Friday, October 21, 2016

Social Sculpture and Climate Change

Like politics, science supports a position. They both have an opinion, though arising out of very different sources.

Politics is a reflection and harnessing of public opinion: the aggregate of individual attitudes or beliefs held by a population for whatever reason. Scientific opinion, on the other hand, "harnesses the opinions of many different scientific organizations and entities and individual scientists in the relevant field, and is ultimately based on observation": that is, what is empirically demonstrable. The thing to note here, is that--unlike political consensus--once scientific consensus is reached and knowledge has been created from data, that doesn't mean there has actually been any connection made to public opinion, nor to the mechanisms of social change. Art can fill this disconnect, and has frequently been used by politicians as a tool to effect change in the working of the world.
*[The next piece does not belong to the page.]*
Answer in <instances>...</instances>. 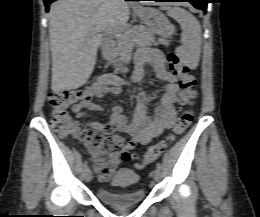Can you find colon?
<instances>
[{"label": "colon", "mask_w": 260, "mask_h": 217, "mask_svg": "<svg viewBox=\"0 0 260 217\" xmlns=\"http://www.w3.org/2000/svg\"><path fill=\"white\" fill-rule=\"evenodd\" d=\"M167 63L169 71L180 78L182 103L185 105L190 104L195 97L193 88L196 81L189 74V67L175 54L168 56ZM89 99L90 95L82 90L51 93L49 96L51 106L50 125L61 137L82 142L92 153V163L96 172L103 178H109L115 168L112 158L117 154L116 144L113 139L104 136L99 130L82 126L69 113L70 108L80 106ZM193 119L194 112L192 109L184 111L171 133L145 152L139 166H144L156 160L178 136L186 131ZM119 154L124 160H130L133 157V153L129 148L121 150Z\"/></svg>", "instance_id": "obj_1"}]
</instances>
As an example,  Soviet communist party leaders "depicted the United States as a cultural black hole and cited their own significant culture as evidence that they were the inheritors of the European Enlightenment". The Congress for Cultural Freedoms was organized, operated and funded by the CIA to promote American Abstract Expressionism to Europeans in the 1950's as a superior counterpoint to Soviet agitprop art. This covert operation was enthusiastically supported by New York's MOMA and the Ford Foundation. The CIA, acting secretly due to public and Congressional hostility to modern art, funded numerous traveling European exhibitions, symphonies, and many magazines that provided a platform for favorable art criticism. The aftermath of WWII was a not just a military Cold War, but also a cultural one, fought for the hearts and minds of the European intelligentsia. The fascinating and unsettling full story of the CIA and modern art is told in at least two books and a documentary, Hidden Hands (watch Episode 2 here), by Frances Stonor Saunders. Read Chapter 1 of The Cultural Cold War here.
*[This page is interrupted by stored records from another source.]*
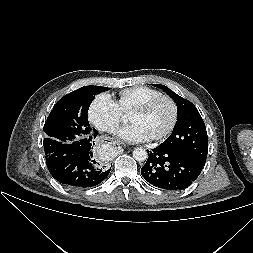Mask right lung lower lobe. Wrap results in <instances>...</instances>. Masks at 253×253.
<instances>
[{
	"instance_id": "98d812e1",
	"label": "right lung lower lobe",
	"mask_w": 253,
	"mask_h": 253,
	"mask_svg": "<svg viewBox=\"0 0 253 253\" xmlns=\"http://www.w3.org/2000/svg\"><path fill=\"white\" fill-rule=\"evenodd\" d=\"M94 130L88 138L72 143H58L45 151L46 165L61 184L72 188H87L100 184L109 175L107 163L97 154ZM112 165V164H111Z\"/></svg>"
}]
</instances>
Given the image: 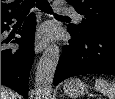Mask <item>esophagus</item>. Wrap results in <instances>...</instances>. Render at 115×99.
Masks as SVG:
<instances>
[{"mask_svg": "<svg viewBox=\"0 0 115 99\" xmlns=\"http://www.w3.org/2000/svg\"><path fill=\"white\" fill-rule=\"evenodd\" d=\"M46 47V43L45 42H41L39 40L36 41L35 43V53H40L42 52Z\"/></svg>", "mask_w": 115, "mask_h": 99, "instance_id": "obj_1", "label": "esophagus"}]
</instances>
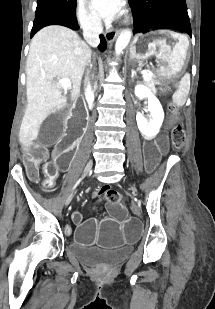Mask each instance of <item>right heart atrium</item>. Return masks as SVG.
I'll use <instances>...</instances> for the list:
<instances>
[{
  "mask_svg": "<svg viewBox=\"0 0 215 309\" xmlns=\"http://www.w3.org/2000/svg\"><path fill=\"white\" fill-rule=\"evenodd\" d=\"M85 5V2H82ZM78 20L84 31L90 32L99 29L100 25L96 17L89 10L82 8L78 12Z\"/></svg>",
  "mask_w": 215,
  "mask_h": 309,
  "instance_id": "obj_1",
  "label": "right heart atrium"
}]
</instances>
In fact, the CIA still maintains a collection of important modern art used for agent training.
"We’ll have some of our guys and gals come down here and do a critical analysis of the paintings. Say you’ve got to analyze this big, heavy duty ISIL problem over here — maybe if you come look at the painting, it’ll help you think about how to solve the ISIL problem creatively."
* * *

With climate change emerging as the primary global social problem of the Anthropocene geological era, and a massive obsession of the scientific world, it is startling and alarming that politics is not bending art to address this unprecedented challenge. As Bill McKibbon said, "...though we know about it, we don’t know about it. It hasn’t registered in our gut; it isn’t part of our culture. Where are the books? The poems? The plays? The goddamn operas?" Science can't offer this.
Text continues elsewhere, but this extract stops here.